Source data

╔══

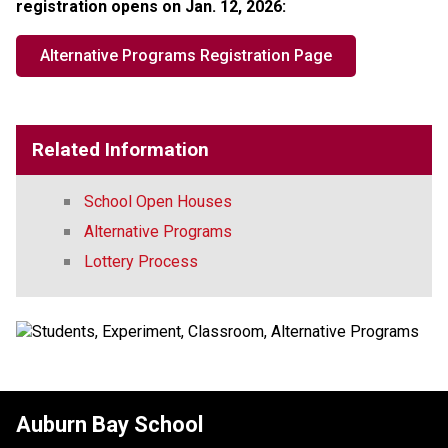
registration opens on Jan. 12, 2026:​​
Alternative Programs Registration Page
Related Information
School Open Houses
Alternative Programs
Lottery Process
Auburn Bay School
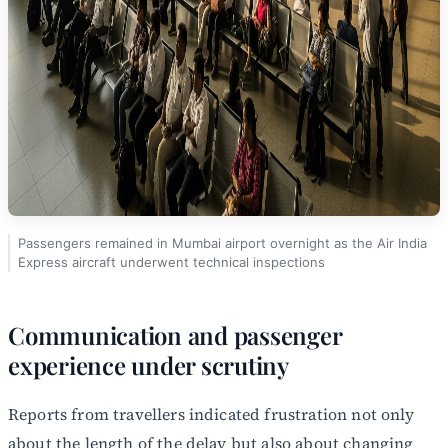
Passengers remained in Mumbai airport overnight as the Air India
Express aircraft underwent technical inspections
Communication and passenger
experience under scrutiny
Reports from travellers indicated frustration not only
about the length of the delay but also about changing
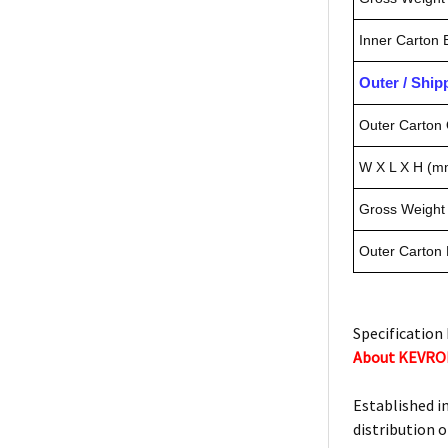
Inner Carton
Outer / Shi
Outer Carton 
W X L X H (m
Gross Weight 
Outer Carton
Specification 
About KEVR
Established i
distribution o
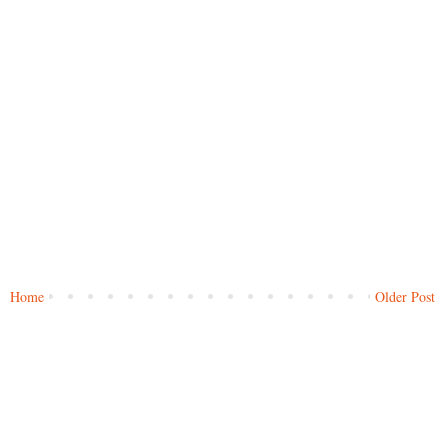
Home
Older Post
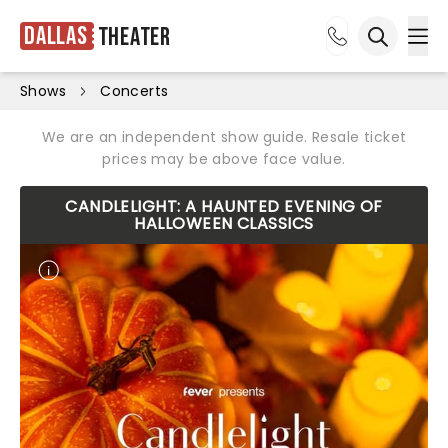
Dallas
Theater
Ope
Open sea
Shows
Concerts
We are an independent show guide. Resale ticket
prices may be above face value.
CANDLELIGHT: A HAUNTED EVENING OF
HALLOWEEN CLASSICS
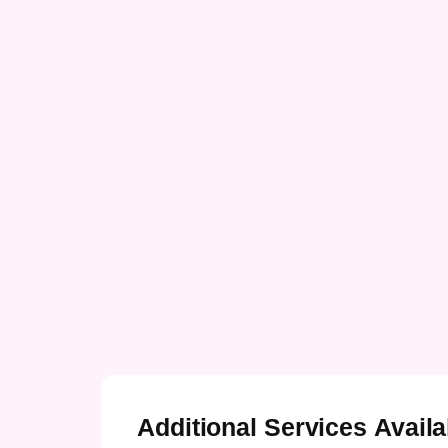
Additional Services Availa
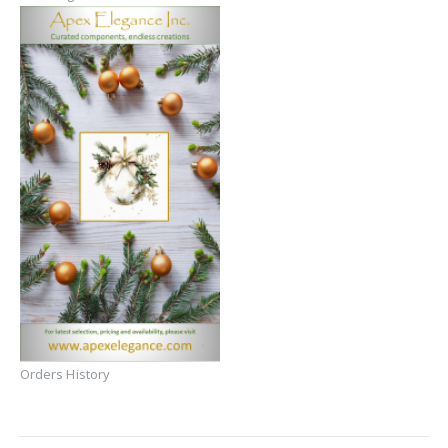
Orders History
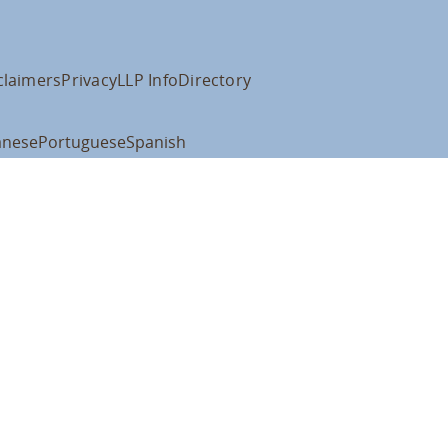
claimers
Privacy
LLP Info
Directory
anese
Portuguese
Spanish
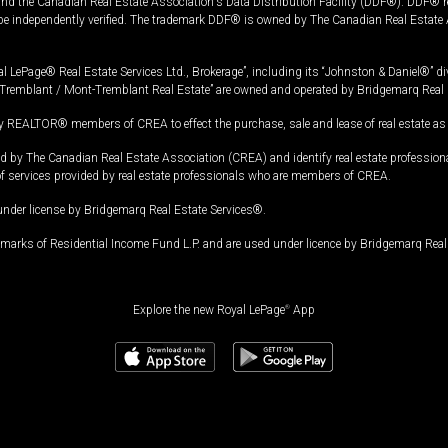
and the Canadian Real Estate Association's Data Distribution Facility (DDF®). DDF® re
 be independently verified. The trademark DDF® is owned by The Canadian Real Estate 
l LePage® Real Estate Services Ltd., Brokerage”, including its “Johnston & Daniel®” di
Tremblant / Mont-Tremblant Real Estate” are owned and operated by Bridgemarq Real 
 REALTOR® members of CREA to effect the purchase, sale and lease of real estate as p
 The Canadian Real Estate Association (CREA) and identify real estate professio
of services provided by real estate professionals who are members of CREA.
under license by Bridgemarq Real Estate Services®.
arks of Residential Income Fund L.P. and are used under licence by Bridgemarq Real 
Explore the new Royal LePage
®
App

╚══

# Exercise brief:
The records need to be restated word for word, minus any images.

# Answer box:
registration opens on Jan. 12, 2026:​​
Alternative Programs Registration Page
Related Information
School Open Houses
Alternative Programs
Lottery Process
Auburn Bay School
Passengers remained in Mumbai airport overnight as the Air India
Express aircraft underwent technical inspections
Communication and passenger
experience under scrutiny
Reports from travellers indicated frustration not only
about the length of the delay but also about changing
Inner Carton
Outer / Shi
Outer Carton 
W X L X H (m
Gross Weight 
Outer Carton
Specification 
About KEVR
Established i
distribution o
Home
Older Post
Dallas
Theater
Ope
Open sea
Shows
Concerts
We are an independent show guide. Resale ticket
prices may be above face value.
CANDLELIGHT: A HAUNTED EVENING OF
HALLOWEEN CLASSICS
Additional Services Availa
Orders History
claimers
Privacy
LLP Info
Directory
anese
Portuguese
Spanish
and the Canadian Real Estate Association's Data Distribution Facility (DDF®). DDF® re
 be independently verified. The trademark DDF® is owned by The Canadian Real Estate 
l LePage® Real Estate Services Ltd., Brokerage”, including its “Johnston & Daniel®” di
Tremblant / Mont-Tremblant Real Estate” are owned and operated by Bridgemarq Real 
 REALTOR® members of CREA to effect the purchase, sale and lease of real estate as p
 The Canadian Real Estate Association (CREA) and identify real estate professio
of services provided by real estate professionals who are members of CREA.
under license by Bridgemarq Real Estate Services®.
arks of Residential Income Fund L.P. and are used under licence by Bridgemarq Real 
Explore the new Royal LePage
®
App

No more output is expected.